The aforementioned studies used single fixation targets on a uniform black background, reported to be at 6m distance within a ‘virtual environment’. Nevertheless, both note uncertainties around the patient’s perceived fixation distance, and indeed Yeh et al. (2021) [8] find a tendency to esotropia with their virtual reality test, suggesting accommodation and significant convergence to the target. In our study, instead of depriving the patient of their usual surroundings and distance cues, we allow the patient to view a faithful stereoscopic representation of the room they are in. There is thus complete flexibility over choice of fixation target – a young child could, for instance, be asked to look at their parent’s face for 60 seconds, whilst the STARE protocol is performed.
Test Limitations
In order for pupil tracking to be accurate, the virtual reality headset must be fitted correctly on the patient’s head. The headset used in this study would be too big for use in young children, but was selected as it is relatively inexpensive and readily commercially available. In future, we expect smaller and cheaper virtual reality headsets to become widespread. The eye trackers used in this study were unable to measure torsion, and STARE cannot be used in those with nystagmus. STARE requires the patient to be able to fixate on a target throughout the test, the optimum duration of which appears to be a full 60 seconds (Fig. 7). The protocol used in the present study does not differentiate between manifest and latent deviations.

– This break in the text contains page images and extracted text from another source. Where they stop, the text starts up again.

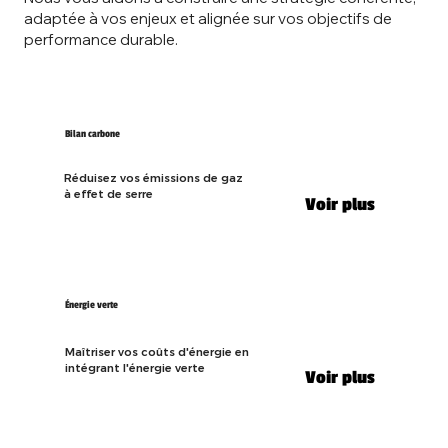
adaptée à vos enjeux et alignée sur vos objectifs de
performance durable.
Bilan carbone
Réduisez vos émissions de gaz
à effet de serre
Voir plus
Énergie verte
Maîtriser vos coûts d'énergie en
intégrant l'énergie verte
Voir plus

Study Limitations and Future work
There are several limitations to this feasibility study of STARE. External validity is limited by our small sample of patients. Only horizontal deviations were considered in comparisons of size of deviation between APCT and STARE, and no intra- or inter-observer data was recorded. Ocular deviation was also only measured in primary position with STARE.
This study forms the preparatory work for future iterations of the test, where we aim to use computer-generated augmented reality overlays of fixation targets within our real-world environment, in order to eliminate the effect of head movement and more readily determine size of deviation for both near and distance. By introducing a cover-uncover test into the protocol, we aim to also differentiate manifest from latent deviations.